Data records
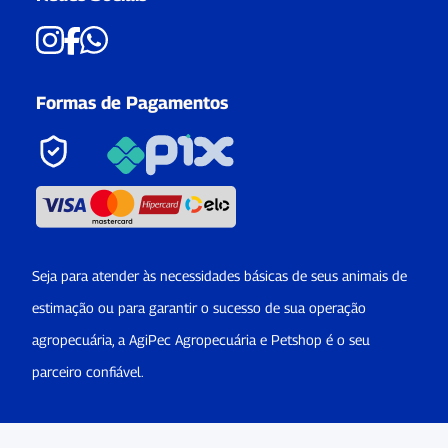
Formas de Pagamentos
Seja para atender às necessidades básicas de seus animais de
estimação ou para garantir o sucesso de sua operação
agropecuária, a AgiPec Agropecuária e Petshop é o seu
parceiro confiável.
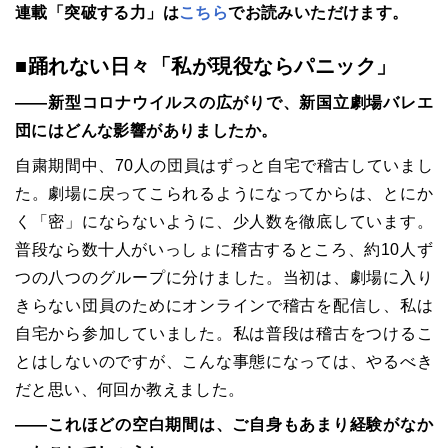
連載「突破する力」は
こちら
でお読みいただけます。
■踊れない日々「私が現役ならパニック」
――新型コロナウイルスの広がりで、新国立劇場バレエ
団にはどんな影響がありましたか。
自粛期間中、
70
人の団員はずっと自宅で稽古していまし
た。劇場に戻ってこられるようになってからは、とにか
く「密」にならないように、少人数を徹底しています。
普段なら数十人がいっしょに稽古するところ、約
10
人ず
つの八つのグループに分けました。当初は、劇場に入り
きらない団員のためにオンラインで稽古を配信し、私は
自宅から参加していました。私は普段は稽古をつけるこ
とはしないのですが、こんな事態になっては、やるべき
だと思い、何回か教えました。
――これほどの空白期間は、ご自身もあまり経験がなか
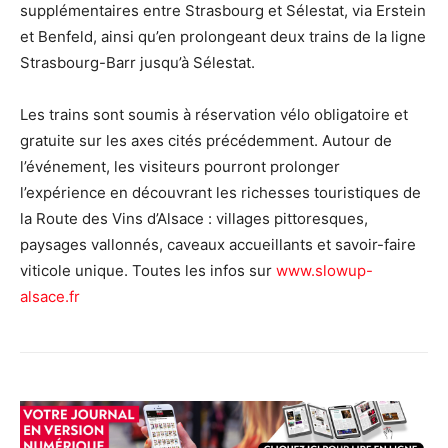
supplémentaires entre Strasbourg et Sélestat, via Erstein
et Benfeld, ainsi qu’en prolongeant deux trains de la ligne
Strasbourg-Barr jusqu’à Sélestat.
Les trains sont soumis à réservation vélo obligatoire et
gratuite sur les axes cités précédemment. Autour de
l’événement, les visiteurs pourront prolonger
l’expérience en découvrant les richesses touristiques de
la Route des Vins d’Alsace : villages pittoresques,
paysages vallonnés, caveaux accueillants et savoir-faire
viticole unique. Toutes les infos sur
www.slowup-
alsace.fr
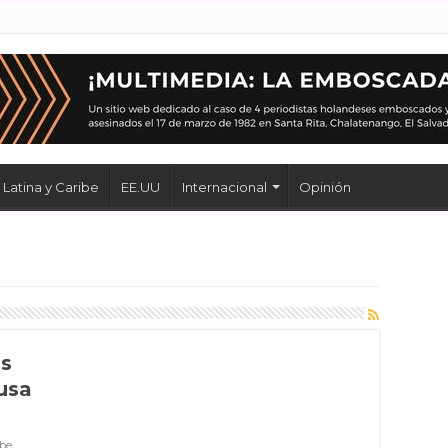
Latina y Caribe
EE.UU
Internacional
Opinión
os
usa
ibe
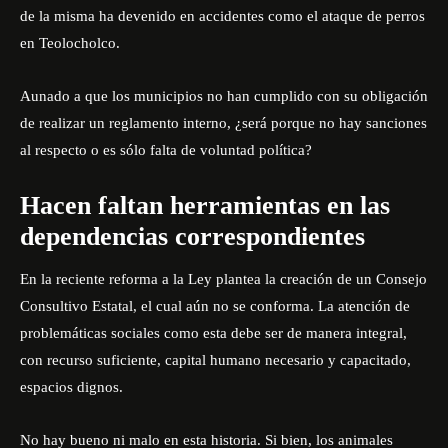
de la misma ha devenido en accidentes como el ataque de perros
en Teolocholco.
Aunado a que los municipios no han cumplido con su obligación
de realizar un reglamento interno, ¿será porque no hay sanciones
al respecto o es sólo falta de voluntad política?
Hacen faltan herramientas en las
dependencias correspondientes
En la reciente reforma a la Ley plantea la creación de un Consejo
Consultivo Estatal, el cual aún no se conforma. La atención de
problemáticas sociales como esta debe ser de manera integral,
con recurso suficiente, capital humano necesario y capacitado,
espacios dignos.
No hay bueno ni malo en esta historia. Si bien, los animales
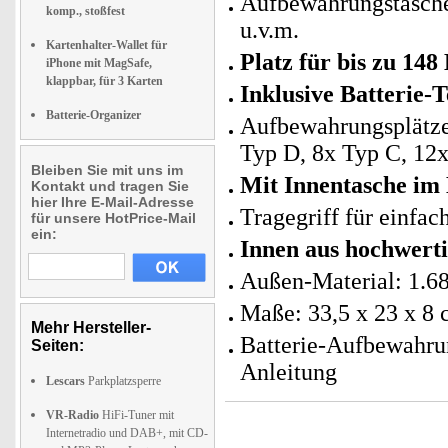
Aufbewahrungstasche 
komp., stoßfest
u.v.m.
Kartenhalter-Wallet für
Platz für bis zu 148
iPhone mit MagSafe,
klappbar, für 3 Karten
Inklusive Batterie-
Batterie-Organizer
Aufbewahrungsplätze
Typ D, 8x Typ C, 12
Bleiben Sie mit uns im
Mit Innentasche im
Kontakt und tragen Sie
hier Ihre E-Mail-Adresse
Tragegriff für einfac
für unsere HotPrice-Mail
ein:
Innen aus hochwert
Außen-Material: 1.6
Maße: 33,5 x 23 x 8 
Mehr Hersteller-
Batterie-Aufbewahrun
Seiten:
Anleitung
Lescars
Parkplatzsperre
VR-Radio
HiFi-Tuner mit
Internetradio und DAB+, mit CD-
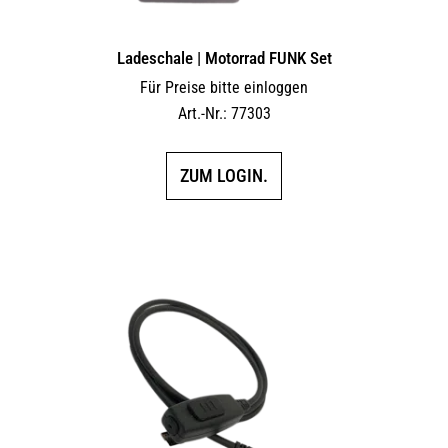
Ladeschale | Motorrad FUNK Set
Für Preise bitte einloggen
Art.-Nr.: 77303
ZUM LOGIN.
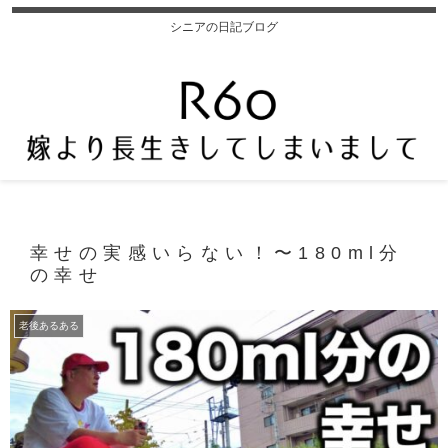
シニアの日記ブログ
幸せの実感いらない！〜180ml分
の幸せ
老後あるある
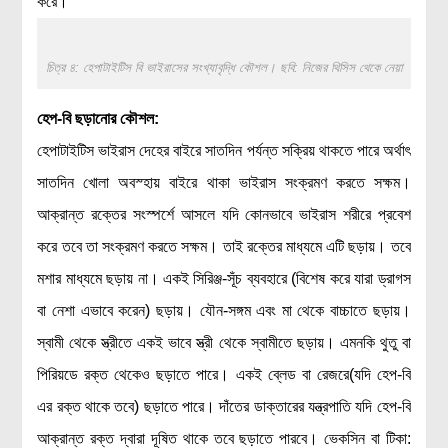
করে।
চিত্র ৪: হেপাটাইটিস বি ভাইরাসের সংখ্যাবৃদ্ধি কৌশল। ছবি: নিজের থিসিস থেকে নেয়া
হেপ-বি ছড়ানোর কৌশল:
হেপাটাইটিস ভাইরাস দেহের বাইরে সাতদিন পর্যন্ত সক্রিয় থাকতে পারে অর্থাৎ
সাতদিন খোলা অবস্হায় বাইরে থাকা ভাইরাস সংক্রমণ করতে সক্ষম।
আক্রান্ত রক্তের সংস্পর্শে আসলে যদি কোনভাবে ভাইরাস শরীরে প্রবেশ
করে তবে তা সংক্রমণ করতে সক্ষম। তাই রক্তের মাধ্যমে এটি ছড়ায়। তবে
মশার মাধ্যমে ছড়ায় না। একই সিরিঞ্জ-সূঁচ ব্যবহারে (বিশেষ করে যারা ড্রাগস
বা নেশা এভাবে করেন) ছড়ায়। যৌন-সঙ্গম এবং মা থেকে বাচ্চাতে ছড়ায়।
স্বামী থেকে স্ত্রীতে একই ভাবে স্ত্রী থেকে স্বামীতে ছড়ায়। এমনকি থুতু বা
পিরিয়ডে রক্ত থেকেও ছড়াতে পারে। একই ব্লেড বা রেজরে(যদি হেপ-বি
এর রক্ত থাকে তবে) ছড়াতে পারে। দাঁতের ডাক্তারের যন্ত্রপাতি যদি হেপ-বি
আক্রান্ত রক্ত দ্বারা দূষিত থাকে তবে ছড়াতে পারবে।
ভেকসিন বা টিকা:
--
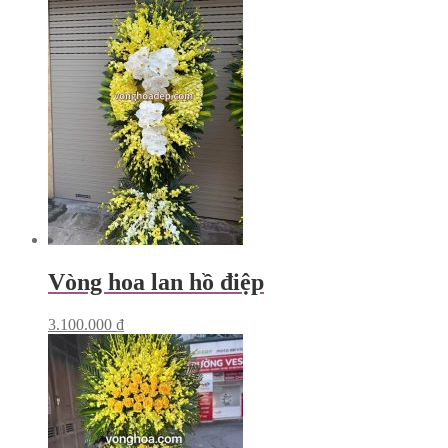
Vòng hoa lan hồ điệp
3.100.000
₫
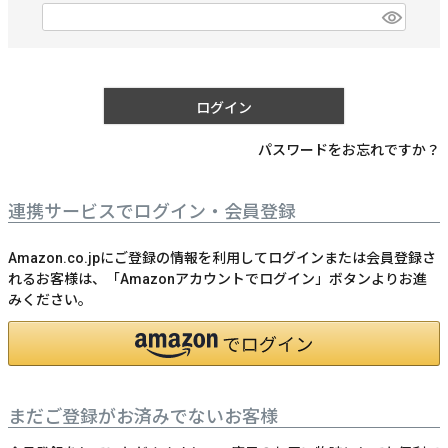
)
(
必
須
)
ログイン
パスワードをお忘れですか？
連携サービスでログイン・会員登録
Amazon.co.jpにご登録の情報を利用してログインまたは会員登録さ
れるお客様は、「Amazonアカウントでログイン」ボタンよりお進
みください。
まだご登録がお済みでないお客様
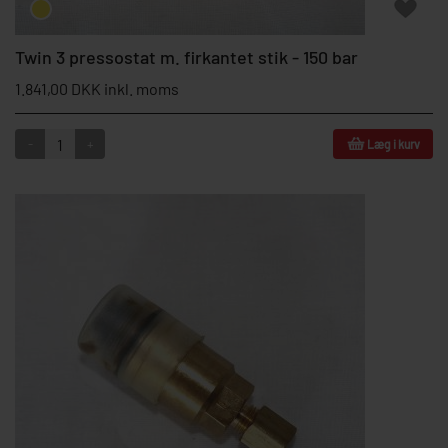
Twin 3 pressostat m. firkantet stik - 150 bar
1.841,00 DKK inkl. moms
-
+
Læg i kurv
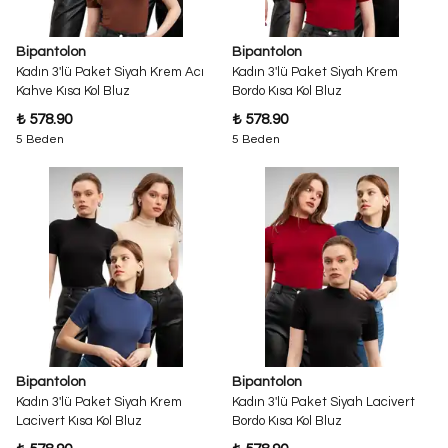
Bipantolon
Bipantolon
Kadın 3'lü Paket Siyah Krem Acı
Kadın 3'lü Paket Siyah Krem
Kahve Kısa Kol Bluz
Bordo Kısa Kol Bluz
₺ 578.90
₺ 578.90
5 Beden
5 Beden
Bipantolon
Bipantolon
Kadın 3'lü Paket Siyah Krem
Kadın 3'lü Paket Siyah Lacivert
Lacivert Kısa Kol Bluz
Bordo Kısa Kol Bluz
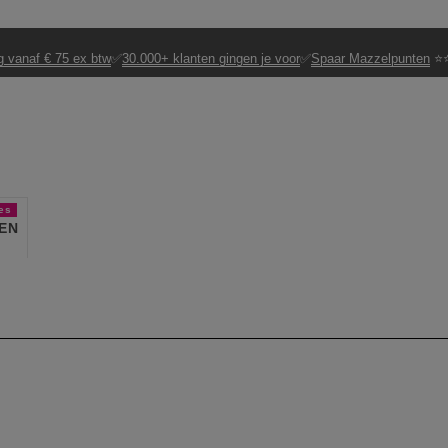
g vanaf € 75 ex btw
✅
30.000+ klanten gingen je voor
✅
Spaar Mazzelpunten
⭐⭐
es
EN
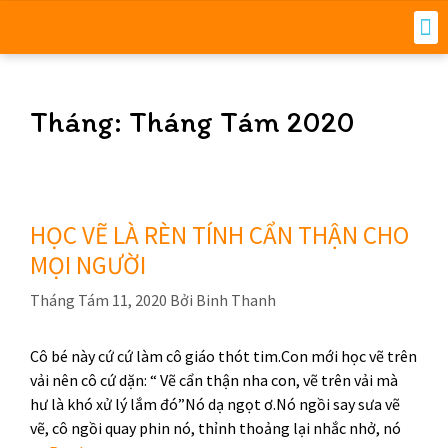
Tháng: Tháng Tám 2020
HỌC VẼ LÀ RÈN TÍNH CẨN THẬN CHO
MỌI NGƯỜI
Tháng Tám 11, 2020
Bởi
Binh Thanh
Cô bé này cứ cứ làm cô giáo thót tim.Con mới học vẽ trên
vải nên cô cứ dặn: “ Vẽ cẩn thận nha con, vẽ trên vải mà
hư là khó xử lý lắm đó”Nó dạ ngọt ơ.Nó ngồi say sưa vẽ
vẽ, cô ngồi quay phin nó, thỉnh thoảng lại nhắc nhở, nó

# [To do]
State how many lines in the records contain the string "Sélestat". Give the number with no words around it.

# [Solution below]
2